Finc Dis
In 2009, just four months after Najib Razak was elected Prime Minister of Malaysia, 1Malaysia Development Berhad (1MDB) was created. The wealth fund was established for development projects to better serve the people of Malaysia, but it ultimately became a slush fund for the country’s leaders and their associates.
Goldman Sachs, a Wall Street giant, admitted that their Malaysian unit paid USD 1 billion in bribes to foreign officials and misled investors to raise over USD 6.5 billion in bond sales, for which the bank earned USD 600 million in fees. Despite having protocols in place to prevent fraud and corruption, prosecutors found that employees at Goldman often overlooked or ignored obvious red flags.

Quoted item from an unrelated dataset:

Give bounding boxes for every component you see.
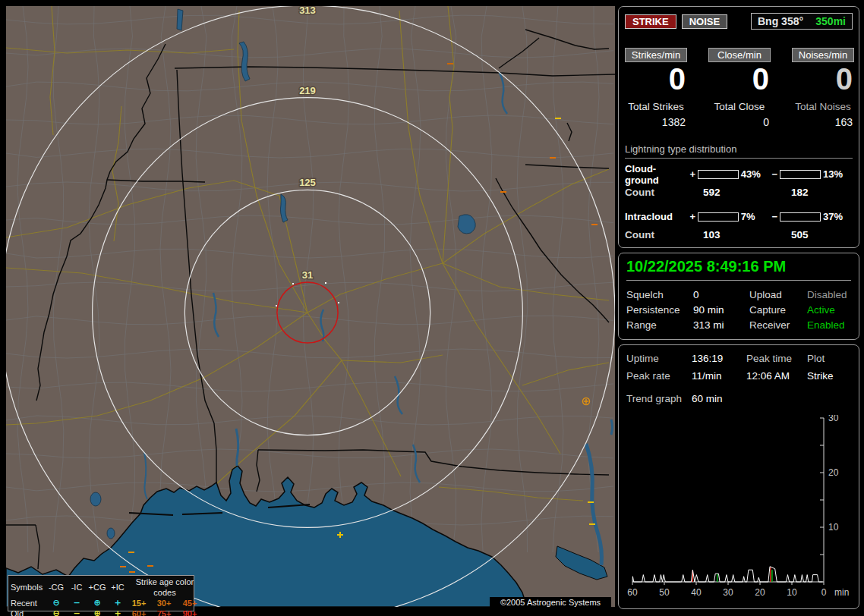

Criminal charges revealed that Jho Low, a Malaysian financier, conspired with Goldman banker Tim Leissner in a deal where they, along with Prime Minister Najib Razak, laundered the 1MDB funds through U.S. banks. The money was then used to purchase lavish items, such as a mega-yacht in Bali, paintings by van Gogh and Monet, a boutique hotel in Beverly Hills, a share of the EMI music publishing portfolio, and to finance the movie “The Wolf of Wall Street.” In total, an estimated USD 4.5 billion was looted from 1MDB.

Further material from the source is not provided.